Although vaccines for dogs against distemper, parvovirus and adenovirus (hepatitis) exist which provide stated protection for 3-4 years, vets in the UK persist in selling annual shots to unsuspecting pet owners. Although CHC and vets from around the world have formally asked the British licensing body, the Veterinary Medicines Directorate (VMD) to withdraw the licenses for one-year core vaccines, to stop potentially harmful and completely unnecessary annual vaccination, the VMD has declined on the following basis:
“The main benefit of any vaccine, whatever its duration of immunity (perceived or actual), is the induction of an immune response and this benefit can only be assessed taking into account the individual's immune status at the time of vaccination.
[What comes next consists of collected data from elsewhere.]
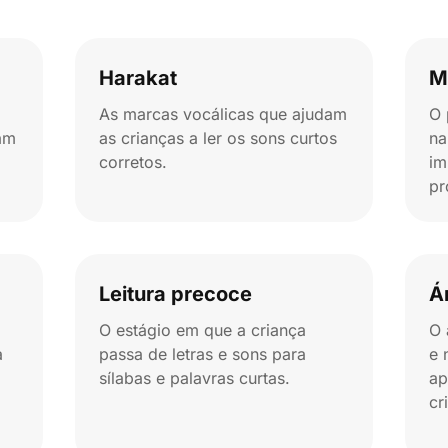
Harakat
M
As marcas vocálicas que ajudam
O 
am
as crianças a ler os sons curtos
na
corretos.
im
pr
Leitura precoce
Á
O estágio em que a criança
O 
a
passa de letras e sons para
e 
sílabas e palavras curtas.
ap
cr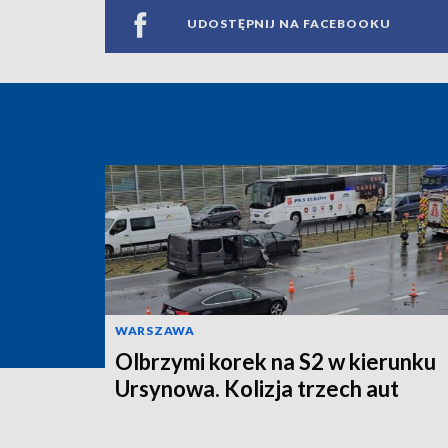
UDOSTĘPNIJ NA FACEBOOKU
WARSZAWA
Olbrzymi korek na S2 w kierunku
Ursynowa. Kolizja trzech aut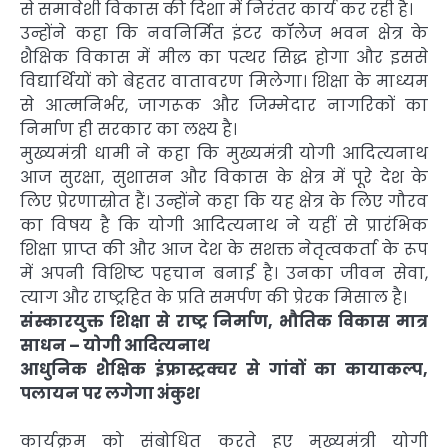
से समावेशी विकास की दिशा में निरंतर कार्य कर रही है।
उन्होंने कहा कि नवनिर्मित इंटर कॉलेज भवन क्षेत्र के
शैक्षिक विकास में मील का पत्थर सिद्ध होगा और इससे
विद्यार्थियों को बेहतर वातावरण मिलेगा। शिक्षा के माध्यम
से आत्मनिर्भर, जागरूक और जिम्मेदार नागरिकों का
निर्माण ही सरकार का लक्ष्य है।
मुख्यमंत्री धामी ने कहा कि मुख्यमंत्री योगी आदित्यनाथ
आज सुरक्षा, सुशासन और विकास के क्षेत्र में पूरे देश के
लिए प्रेरणास्रोत हैं। उन्होंने कहा कि यह क्षेत्र के लिए गौरव
का विषय है कि योगी आदित्यनाथ ने यहीं से प्रारंभिक
शिक्षा प्राप्त की और आज देश के सशक्त नेतृत्वकर्ता के रूप
में अपनी विशिष्ट पहचान बनाई है। उनका जीवन सेवा,
त्याग और राष्ट्रहित के प्रति समर्पण की प्रेरक मिसाल है।
संस्कारयुक्त शिक्षा से राष्ट्र निर्माण, भौतिक विकास मात्र
साधन – योगी आदित्यनाथ
आधुनिक शैक्षिक इंफ्रास्ट्रक्चर से गांवों का कायाकल्प,
पलायन पर लगेगा अंकुश
कार्यक्रम को संबोधित करते हुए मुख्यमंत्री योगी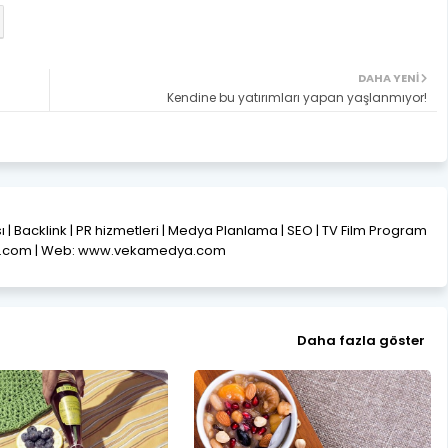
DAHA YENI
Kendine bu yatırımları yapan yaşlanmıyor!
ısı | Backlink | PR hizmetleri | Medya Planlama | SEO | TV Film Program
l.com | Web: www.vekamedya.com
Daha fazla göster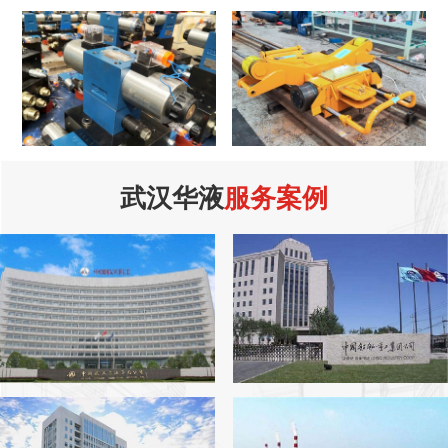
武汉华液
服务案例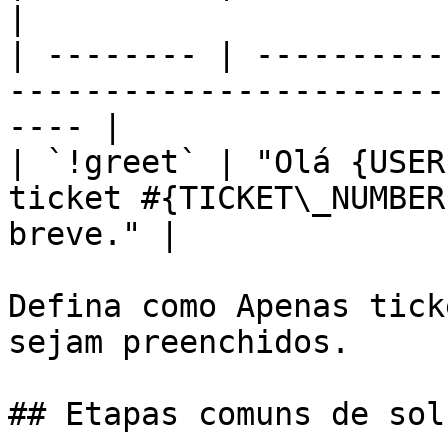
|

| -------- | ----------
-----------------------
---- |

| `!greet` | "Olá {USER
ticket #{TICKET\_NUMBER
breve." |

Defina como Apenas tick
sejam preenchidos.

## Etapas comuns de sol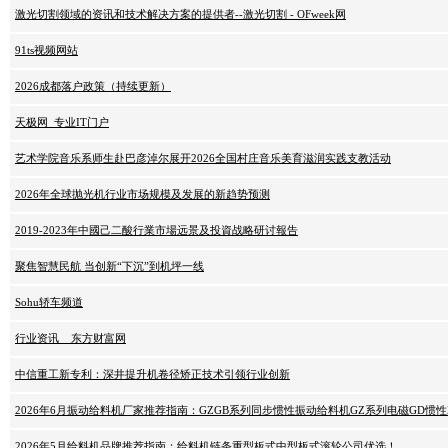
激光切割领域的资讯和技术解决方案的提供者--激光切割 - OFweek网
91ts视频网站
2026成都落户政策（持续更新）
天极网_专业IT门户
艺术学院音乐系师生赴巴彦淖尔展开2026全国村庄音乐美育滋润实践支教活动
2026年全球抛光机行业市场规模及发展的新趋势预测
2019-2023年中國己二酸行業市場远景及投資战略研讨報告
聚焦智慧民航 当创新“下沉”到机坪一线
Sohu轿车频道
行业资讯 _ 东方财富网
中信重工新专利：深井提升机卷径矫正技术引领行业创新
2026年6月振动给料机厂家推荐指南：GZGB系列同步惯性振动给料机GZ系列电磁GD惯
2026年5月给料机品牌推荐指南：给料机链条重型板式中型板式滚轮公司优选！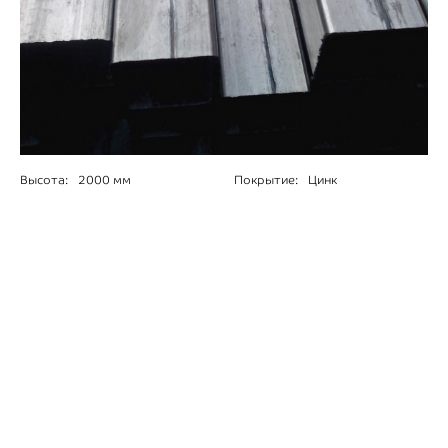
Высота:
2000 мм
Покрытие:
Цинк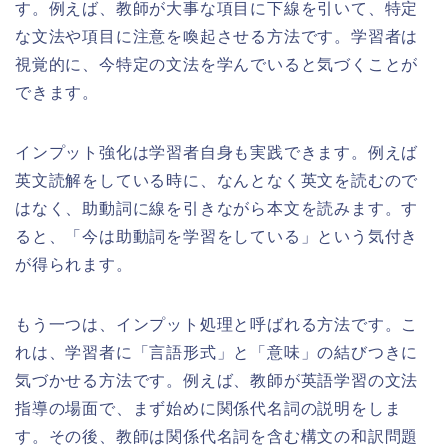
す。例えば、教師が大事な項目に下線を引いて、特定
な文法や項目に注意を喚起させる方法です。学習者は
視覚的に、今特定の文法を学んでいると気づくことが
できます。
インプット強化は学習者自身も実践できます。例えば
英文読解をしている時に、なんとなく英文を読むので
はなく、助動詞に線を引きながら本文を読みます。す
ると、「今は助動詞を学習をしている」という気付き
が得られます。
もう一つは、インプット処理と呼ばれる方法です。こ
れは、学習者に「言語形式」と「意味」の結びつきに
気づかせる方法です。例えば、教師が英語学習の文法
指導の場面で、まず始めに関係代名詞の説明をしま
す。その後、教師は関係代名詞を含む構文の和訳問題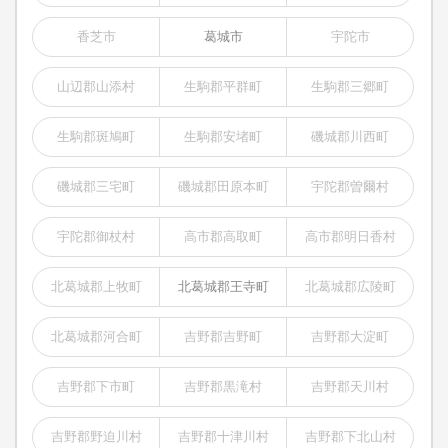
香芝市
葛城市
宇陀市
山辺郡山添村
生駒郡平群町
生駒郡三郷町
生駒郡斑鳩町
生駒郡安堵町
磯城郡川西町
磯城郡三宅町
磯城郡田原本町
宇陀郡曽爾村
宇陀郡御杖村
高市郡高取町
高市郡明日香村
北葛城郡上牧町
北葛城郡王寺町
北葛城郡広陵町
北葛城郡河合町
吉野郡吉野町
吉野郡大淀町
吉野郡下市町
吉野郡黒滝村
吉野郡天川村
吉野郡野迫川村
吉野郡十津川村
吉野郡下北山村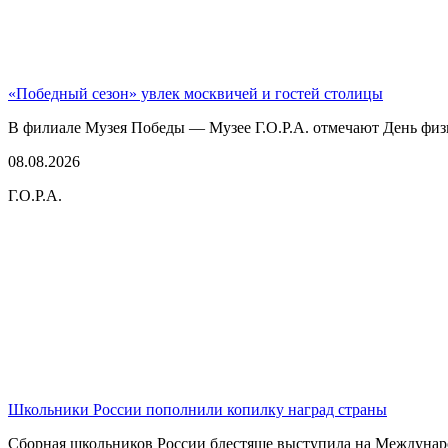
«Победный сезон» увлек москвичей и гостей столицы
В филиале Музея Победы — Музее Г.О.Р.А. отмечают День физк
08.08.2026
Г.О.Р.А.
Школьники России пополнили копилку наград страны
Сборная школьников России блестяще выступила на Междунаро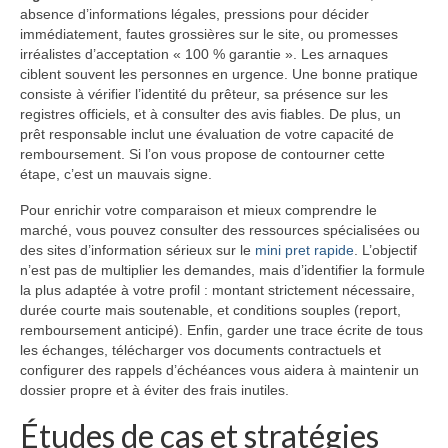
absence d’informations légales, pressions pour décider
immédiatement, fautes grossières sur le site, ou promesses
irréalistes d’acceptation « 100 % garantie ». Les arnaques
ciblent souvent les personnes en urgence. Une bonne pratique
consiste à vérifier l’identité du prêteur, sa présence sur les
registres officiels, et à consulter des avis fiables. De plus, un
prêt responsable inclut une évaluation de votre capacité de
remboursement. Si l’on vous propose de contourner cette
étape, c’est un mauvais signe.
Pour enrichir votre comparaison et mieux comprendre le
marché, vous pouvez consulter des ressources spécialisées ou
des sites d’information sérieux sur le
mini pret rapide
. L’objectif
n’est pas de multiplier les demandes, mais d’identifier la formule
la plus adaptée à votre profil : montant strictement nécessaire,
durée courte mais soutenable, et conditions souples (report,
remboursement anticipé). Enfin, garder une trace écrite de tous
les échanges, télécharger vos documents contractuels et
configurer des rappels d’échéances vous aidera à maintenir un
dossier propre et à éviter des frais inutiles.
Études de cas et stratégies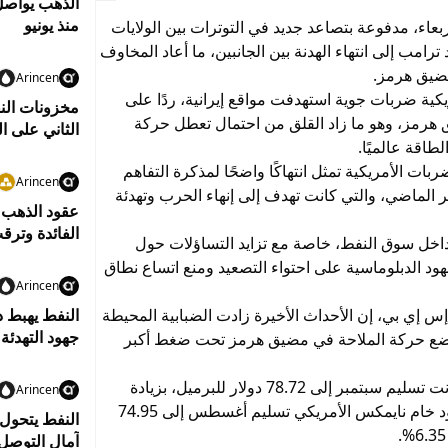
الذهب يواصل
منذ يونيو
6% خلال تعاملات الأربعاء، مدفوعة بتصاعد جديد في التوترات بين الولايات
ترامب إلى انتهاء الهدنة بين الجانبين، ما أعاد المخاوف
مضيق هرمز.
Arincen
يكية ضربات جوية استهدفت مواقع إيرانية، ردًا على
مخزونات الن
 هرمز، وهو ما زاد القلق من احتمال تعطل حركة
الثاني على ال
طاقة عالميًا.
ربات الأمريكية تمثل انتهاكًا واضحًا لمذكرة التفاهم
Arincen
الماضي، والتي كانت تهدف إلى إنهاء الحرب وتهدئة
الفائدة وترق
اخل سوق النفط، خاصة مع تزايد التساؤلات حول
د الدبلوماسية على احتواء التصعيد ومنع اتساع نطاق
Arincen
س إي بي، إن الأحداث الأخيرة زادت الضبابية المحيطة
جهود التهدئة
ما يضع حركة الملاحة في مضيق هرمز تحت ضغط أكبر
وعلى صعيد الأسعار، ارتفعت العقود الآجلة لخام برنت تسليم سبتمبر إلى 78.72 دولار للبرميل، بزيادة
Arincen
قدرها 4.56 دولار أو بنسبة 6.15%. كما صعدت عقود خام نايمكس الأمريكي تسليم أغسطس إلى 74.95
النفط يتحول
آمال التوصل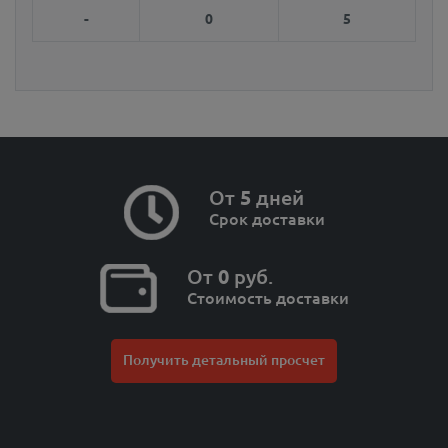
-
0
5
От
5
дней
Срок доставки
От
0
руб.
Стоимость доставки
Получить детальный просчет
Your risk:benefit evaluation focuses entirely on the revaccination of animals. However, all authorised vaccines have a value even if that value is perceived as being limited to a primary course of vaccinations an animal receives. I therefore repeat my previous comment - the most qualified person to assess what the animal needs is the veterinary surgeon, engaged by the owner. The veterinary surgeon and the owner should discuss the vaccination of a given animal and agree how to proceed. The VMD as a medicines regulatory body does not interfere in the relationship between the veterinary surgeon and their client.” Steve Dean, chief executive VMD.
Research presented at the 2010 British Small Animal Veterinary Congress reveals that just over 50% of vets in the UK no longer vaccinate annually. This leaves nearly 50% who still do, and hundreds of thousands of pets who are over-vaccinated and who are being subjected to life-threatening adverse reactions. Many British vets continue to take part in ‘National Vaccination Month’ – a sales and marketing campaign which draws the owners of dogs and cats into the veterinary surgery in the belief that their pets have ‘lapsed’ if they haven’t been vaccinated in the last 18 months.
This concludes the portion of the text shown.